10. Jebakan

20 8 15
                                    

Bel sekolah berbunyi, menandakan bahwa jam pelajaran telah selesai. Para siswa bergegas meninggalkan ruang kelas dan menyisahkan dua orang di dalam sana.

"Heh Reano, udah ayo pulang anjir!" Teriak seorang laki-laki di depan pintu, hal itu sontak membuat sang empunya menatap tajam. "Kerjain di rumah aja! Lo mau nginep di sini hah?" Ares mengacak-acak rambutnya lantaran Rean tak mendengarkan nya.

Sontak iapun berjalan menghampiri nya dan tak jadi meninggalkan laki-laki itu sendirian.

"Pulang tinggal pulang! Gue masih sisa dua soal lagi!" jelasnya menyuruh laki-laki itu tak banyak bicara dan segera pergi dari sini. Tetapi Ares berdesis. Bukan karena tak tega meninggalkan temannya sendirian tetapi ia berniat untuk menumpang karena motornya sedang dalam perbaikan.

"Gak usah khawatir sama gue!"

"Siapa yang khawatir, orang gue mau numpang," ucap nya ragu-ragu sontak membuat Rean menatapnya sinis.

"Boleh kan? Heheh" mohon Ares kepada Rean, laki-laki itu sontak menyuruh Ares untuk duduk.

"Yaudah tunggu bentar."

Ares duduk di depan Rean, mengamati kertas coretan milik laki-laki itu. Melihat Rean sangat rajin membuat ia menggeleng perlahan, dan tersadar bahwa pantas jika laki-laki itu di kenal banyak orang, pintar bahkan sering mendapatkan pujian para guru.

Karena kerja kerasnya juga tidak main-main, bahkan waktu yang seharusnya di buat untuk beristirahat anak sma pada umumnya. Laki-laki itu malah masih bergelut dengan tugas-tugas nya.

Dia tersenyum tips melihat laki-laki itu seperti dirinya pada saat kecil, benar-benar ambis tetapi setelah ia masuk entah mengapa minat belajar nya menjadi menurun. Dia bahkan cenderung mengalah dan memilih menjadi murid biasa, daripada bersaing dengan murid unggulan.

Saat melihat laki-laki itu menyalin buku dengan sampul berbeda membuat nya penasaran. "Bentar deh! Ini punya siapa?" tanya nya menghentikan aktivitas menulis Rean.

"Lo ngerjain punya Arga?" Rean menyahut buku tersebut sambil menutupi kepanikan nya. "Iya, tadi pas ulangan gue ada yang belum, dia bantuin gue jawab soalnya. Dan sebagai gantinya gue bantuin di ngerjain PR" jawab Rean tentu saja berbohong.

"Ohh... Gitu, tapi tadi soalnya gak sulit-sulit banget, masa sih juara umum matematika gak bisa?" Ares menggaruk lehernya sedikit tidak percaya membuat Rean tiba-tiba tersedak.

"Ahh masa sih, orang susah anjir, nomor tiga tadi gue lama banget jawab nya, jadi gue minta tolong Arga."

Mendengar hal tersebut Ares hanya mengangguk mengiyakan, tapi kenapa harus tidak percaya? Arga juga sebenarnya pintar dalam matematika. Siapa tau Rean sedang blunder saat tadi, dan tidak tau jawabannya. Bisa saja batinnya.

"Terus kenapa gak ngerjain di rumah aja sih? Lo ga takut apa di sini ada hantu!" tanyanya membuat Rean menutup bukunya lumayan kencang. "Mana ada hantu sore sore gini!" bantah Rean sambil mengemasi buku-bukunya. "Ayo balik."

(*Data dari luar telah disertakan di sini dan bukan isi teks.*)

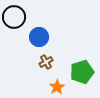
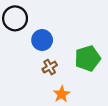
green pentagon: (82, 72) -> (88, 58), moved

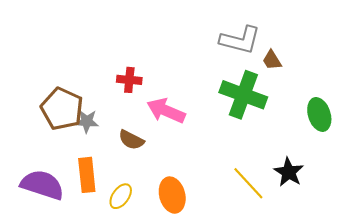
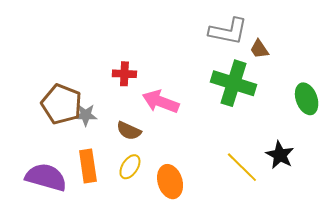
yellow ellipse: (121, 196) -> (130, 167), moved

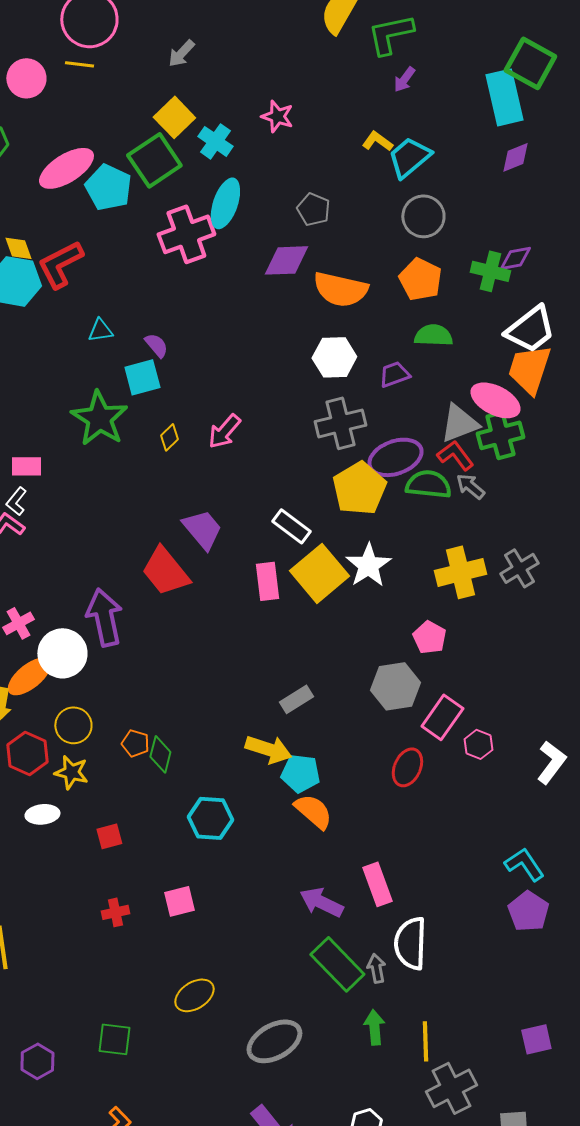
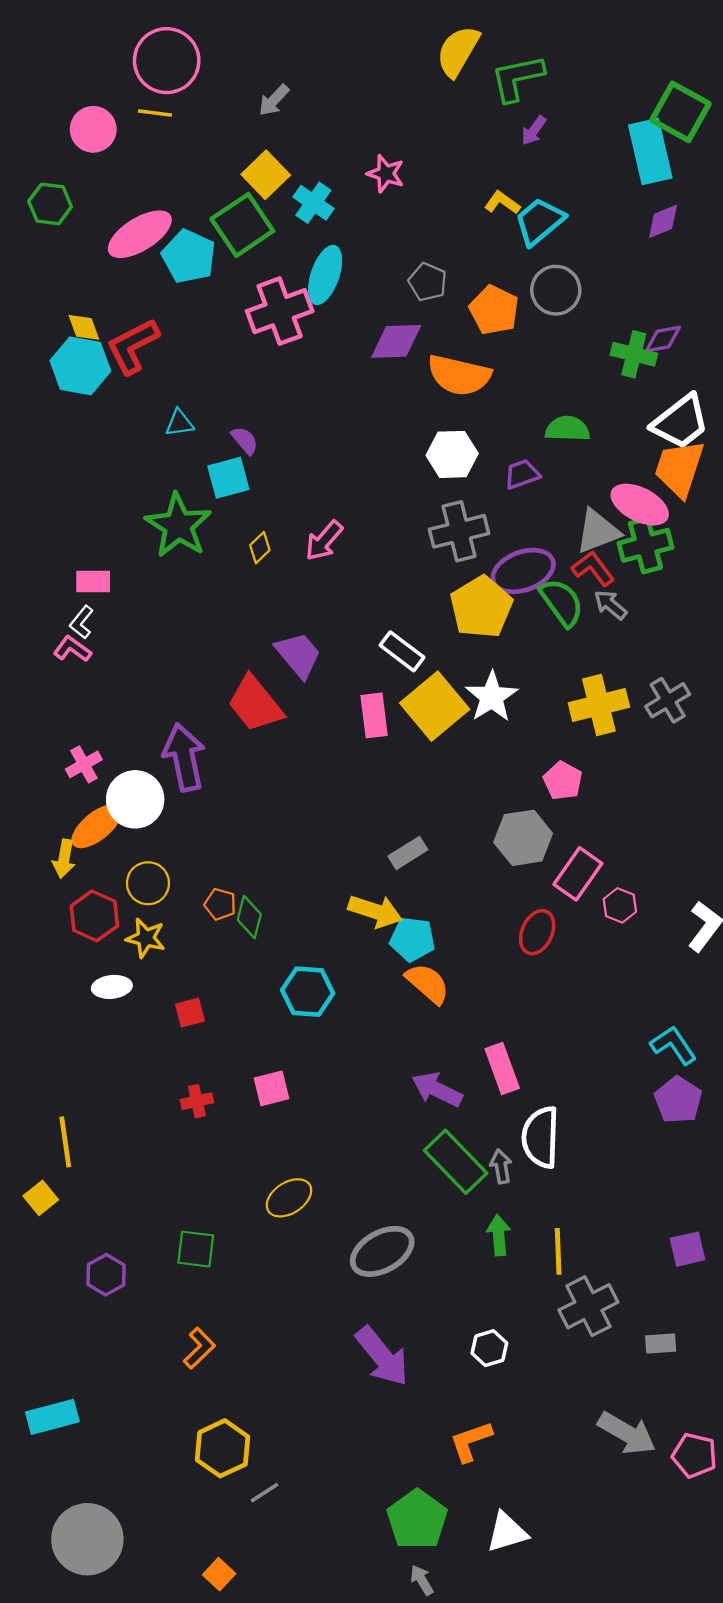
orange pentagon: (420, 279) -> (494, 310), moved
green semicircle: (428, 484) -> (562, 602), turned 48

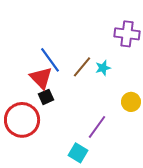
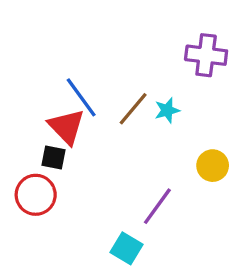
black square: (46, 97) -> (54, 157), moved, turned 35
red circle: (22, 120) -> (36, 195), size x0.7

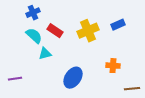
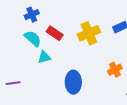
orange cross: (113, 66) -> (115, 70), turned -32
blue ellipse: (73, 78) -> (73, 82), turned -35

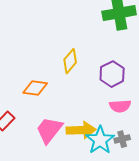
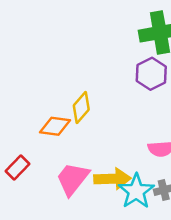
yellow diamond: (70, 61) -> (81, 107), moved
purple hexagon: (112, 74) -> (151, 74), moved

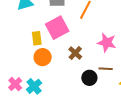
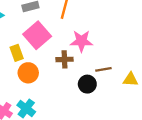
pink star: (107, 43) -> (81, 41), moved
brown cross: (75, 53) -> (65, 59), turned -32

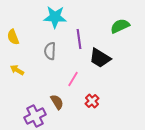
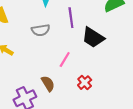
gray semicircle: (50, 51) -> (41, 30), turned -102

"Dih tiba-tiba udah selesai aja, ahh... Lo takut kan." tebak Ares sambil terkekeh membuat Rean menjitak kepala laki-laki itu.

"Gue udah selesai ngerjain nya." ucap Rean.

Ares yang tak percaya pun langsung membuka buku tersebut untuk memastikan nya. "Coba liat"

"Eh monyet ngapain gue boho-"

"Ahh boong, lo pura-pura udah selesai, karena lo takut kan sama hantu yang pernah bunuh diri di sini."

Reano terdiam. Ia menelan salivanya susah payah, siapa yang laki-laki itu maksud?
Hantu yang pernah bunuh diri apa itu kakaknya?